She wakes as the sun comes up and thinks, ‘maybe it’s gone’. Then tries to roll over the the pain ricochets through her, sometimes starting from the right butt cheek, sometimes shooting from the ankle. It’s a cruel trick her mind plays on her every single morning. Two panadeine forte are cracked, swallowed and then she waits. It normally takes 15, sometimes 20 minutes before she can feel the codeine coursing her veins, sinking her body deeper into the matress.
She fights the calling to close her eyes, knowing if she doesn’t get up now the pain will be excruciating as opposed to horrible. The first few steps to the shower are always good. Hard hot water streams onto her rump in a daily futile exercise to relax muscles so tight her right leg feels a foot shorter than her left. Getting dry is a ridiculous game of crouching to dry her legs and thinking that’s a good stretch only to have agonising spasms as she stands. Then there is the undies game, she tries the good leg first some days, the dodgy leg others. It doesn’t matter. It always ends badly with collapsing on the bed and an internal pep talk to get them on. ‘
The first hour is the worst. You are not dying. Nothing is going to break or snap. Take a deep breath. And another one. You can do this. It’s just nerve pain, brain, it’s OK, just a pinched nerve. Breath. But none of it makes any difference. Once that first hour is done then standing is normally ok. Sitting on anything other than a hard chair with a towel folded in three is untenable. Lying down is deadly only for the fact she eventually has to get up and endure that first hour all over again. Curiously, all she wants to do is lie down.

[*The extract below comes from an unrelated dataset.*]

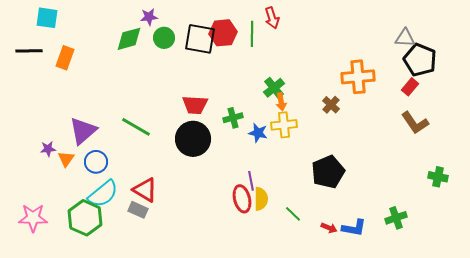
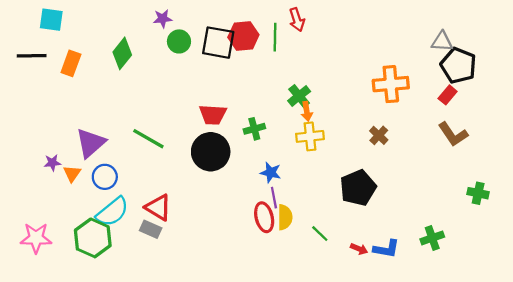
green diamond: (129, 39) -> (122, 53), moved, turned -36
brown cross: (331, 105) -> (379, 135), moved
blue star: (258, 133) -> (271, 172), moved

Meanwhile the household comes to life. Breakfasts, washing on, delegations to unpack the dishwasher, fights to umpire, questions to answer. Just breath.
The pain pre-occupies, like water coursing along a riverbed, filling every twist and turn, finding a path between every pebble of her life, every thought in her head. It makes her snap and cross. Each question, request, conversation adding another weight on the pain load she is already bearing. It stops her from paying attention so she drops things, cuts or burns herself when cooking and basically forgets all the things she’d normally consider. There’s a wicked burn on her bingo wing from the pretty lanterns she bought for the Christmas day tablescape that pains as it brushes against her body. She sees it as a welcome distraction from the leg.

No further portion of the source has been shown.